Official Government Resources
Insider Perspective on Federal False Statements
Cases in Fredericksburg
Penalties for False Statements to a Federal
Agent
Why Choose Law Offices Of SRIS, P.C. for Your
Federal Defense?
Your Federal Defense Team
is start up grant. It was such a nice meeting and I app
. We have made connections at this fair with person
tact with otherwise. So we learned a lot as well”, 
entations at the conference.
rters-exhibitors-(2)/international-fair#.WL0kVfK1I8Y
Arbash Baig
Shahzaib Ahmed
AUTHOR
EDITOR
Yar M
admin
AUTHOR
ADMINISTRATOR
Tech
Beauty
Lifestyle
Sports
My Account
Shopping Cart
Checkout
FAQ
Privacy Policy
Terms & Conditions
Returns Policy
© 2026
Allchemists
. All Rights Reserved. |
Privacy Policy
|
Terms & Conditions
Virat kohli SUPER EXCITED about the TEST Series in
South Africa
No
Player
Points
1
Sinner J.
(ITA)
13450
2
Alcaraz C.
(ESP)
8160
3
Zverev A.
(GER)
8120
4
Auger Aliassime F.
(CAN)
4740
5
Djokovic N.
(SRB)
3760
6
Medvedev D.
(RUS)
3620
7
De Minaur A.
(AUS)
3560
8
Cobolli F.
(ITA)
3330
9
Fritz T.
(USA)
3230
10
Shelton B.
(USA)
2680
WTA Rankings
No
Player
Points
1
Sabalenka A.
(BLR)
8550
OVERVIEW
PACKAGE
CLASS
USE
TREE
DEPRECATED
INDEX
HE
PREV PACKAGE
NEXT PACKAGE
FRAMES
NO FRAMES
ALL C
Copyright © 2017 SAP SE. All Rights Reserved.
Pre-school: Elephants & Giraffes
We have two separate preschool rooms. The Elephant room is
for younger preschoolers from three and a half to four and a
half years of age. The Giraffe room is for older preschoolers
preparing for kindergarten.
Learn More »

● **PROBLEM TO WORK ON**
Copy exactly the lines of the listing above, beginning at the line with "Pre-school: Elephants & Giraffes" and ending at its final line; write out nothing else.

● **SOLUTION**
Pre-school: Elephants & Giraffes
We have two separate preschool rooms. The Elephant room is
for younger preschoolers from three and a half to four and a
half years of age. The Giraffe room is for older preschoolers
preparing for kindergarten.
Learn More »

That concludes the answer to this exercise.